Your instructions -
In the records below, reproduce exactly the lines from the one containing "Learn more about our Graduate Program (and" through the one containing "About Show #372", both included, and omit the pictures.

─── Working data

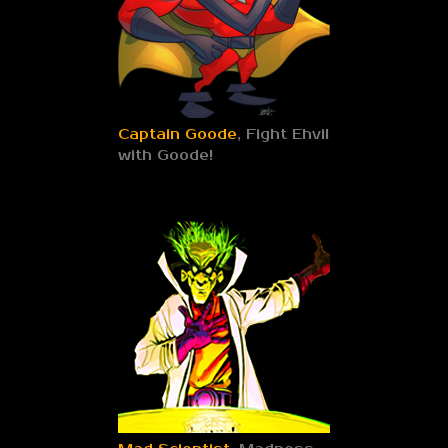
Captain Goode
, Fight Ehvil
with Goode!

──────
─── Working data

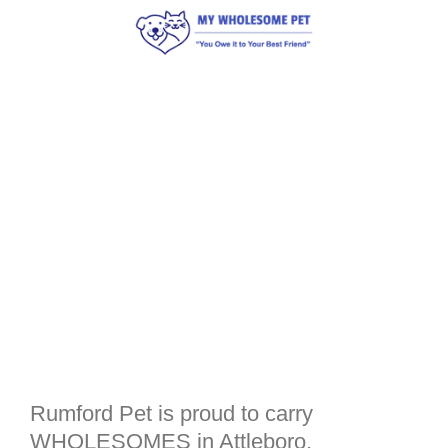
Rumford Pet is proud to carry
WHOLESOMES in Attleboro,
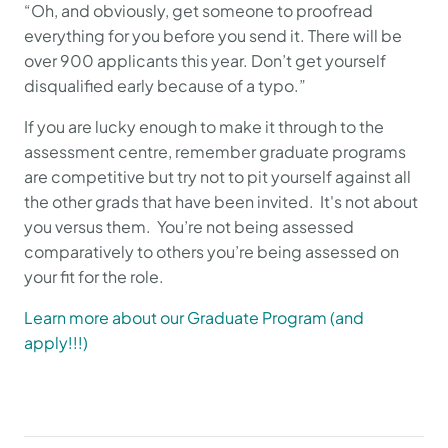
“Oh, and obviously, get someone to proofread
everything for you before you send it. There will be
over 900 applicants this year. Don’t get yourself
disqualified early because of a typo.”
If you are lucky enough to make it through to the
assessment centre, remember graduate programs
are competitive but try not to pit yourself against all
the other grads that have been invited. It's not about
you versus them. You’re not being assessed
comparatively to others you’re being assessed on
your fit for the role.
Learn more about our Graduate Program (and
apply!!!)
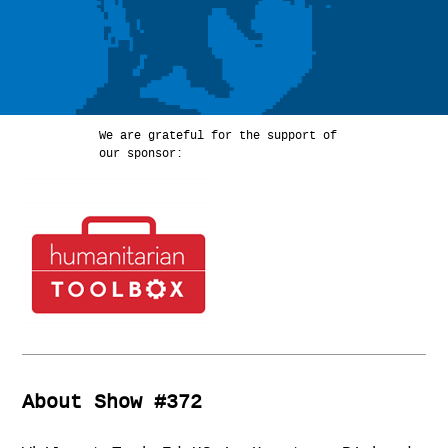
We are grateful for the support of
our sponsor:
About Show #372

──────

Answer box -
Learn more about our Graduate Program (and
apply!!!)
We are grateful for the support of
our sponsor:
About Show #372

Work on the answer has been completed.